Since then, the pioneering study in producing biodegradable films from fruit biomass has been recognized for two consecutive years by the Answers for Tomorrow Award, awarded by the Center for Studies and Research in Education, Culture and Community Action (CENPEC).
The guiding professor Robson Almeida explains the step by step to transform green bananas into agroecological packaging.
"We follow the following steps: green bananas are used because of the high starch content. This banana is cooked, then crushed, until it forms a biomass. The biomass is spread on a smooth, flat surface and set to dehydrate in the sun. After the dehydrated film, remove it, put it back in a container with water to rehydrate. After rehydration the film gets the characteristic choreography and malleable, then choose a mold with the shape you want to have and put this film on top of the mold and put to dry again. In the drying process this water evaporates and turns into a rich and resistant film, so just remove the mold that is ready to pack."

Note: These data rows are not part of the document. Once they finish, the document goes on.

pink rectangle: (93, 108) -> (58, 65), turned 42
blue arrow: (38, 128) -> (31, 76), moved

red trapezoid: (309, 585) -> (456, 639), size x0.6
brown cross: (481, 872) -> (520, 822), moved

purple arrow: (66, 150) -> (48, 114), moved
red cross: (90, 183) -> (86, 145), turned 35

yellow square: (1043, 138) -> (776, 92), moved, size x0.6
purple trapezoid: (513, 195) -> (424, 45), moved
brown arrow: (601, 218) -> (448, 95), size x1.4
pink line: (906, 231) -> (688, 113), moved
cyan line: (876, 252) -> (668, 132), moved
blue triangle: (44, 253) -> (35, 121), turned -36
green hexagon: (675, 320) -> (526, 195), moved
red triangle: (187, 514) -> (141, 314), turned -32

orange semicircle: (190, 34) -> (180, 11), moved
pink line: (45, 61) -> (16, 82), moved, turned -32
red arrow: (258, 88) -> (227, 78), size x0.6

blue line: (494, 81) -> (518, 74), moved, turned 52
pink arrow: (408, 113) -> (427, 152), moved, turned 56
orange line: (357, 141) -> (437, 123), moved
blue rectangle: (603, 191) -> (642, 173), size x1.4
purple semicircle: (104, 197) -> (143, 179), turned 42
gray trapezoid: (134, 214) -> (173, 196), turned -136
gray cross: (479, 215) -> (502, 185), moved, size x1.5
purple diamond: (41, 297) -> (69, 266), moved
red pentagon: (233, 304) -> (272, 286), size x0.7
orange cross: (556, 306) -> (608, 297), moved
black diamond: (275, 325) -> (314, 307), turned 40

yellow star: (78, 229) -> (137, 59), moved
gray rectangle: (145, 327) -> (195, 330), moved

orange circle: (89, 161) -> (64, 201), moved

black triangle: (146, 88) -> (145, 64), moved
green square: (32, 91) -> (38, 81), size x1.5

Once ready, the packages made from the green banana have the ability to disintegrate fully into nature around twenty to thirty days. In addition to avoiding fruit waste and serving as organic fertilizer again for the soil, sustainable packaging created by students is an alternative to reduce the use and disposal of conventional plastic.
For those who want to put agroecological concepts into practice in classroom projects, Professor Robson Almeida gives a fundamental advice: taking into account the reality and environment that students live makes all the difference. "Most of these students are the children of a small producer or a rural worker. So it's easier for us to work with something that's tied to the reality of these boys."
Applied throughout the school year, the project continues in the experimental phase. In the next steps, new tests are planned so that packaging will soon be marketed.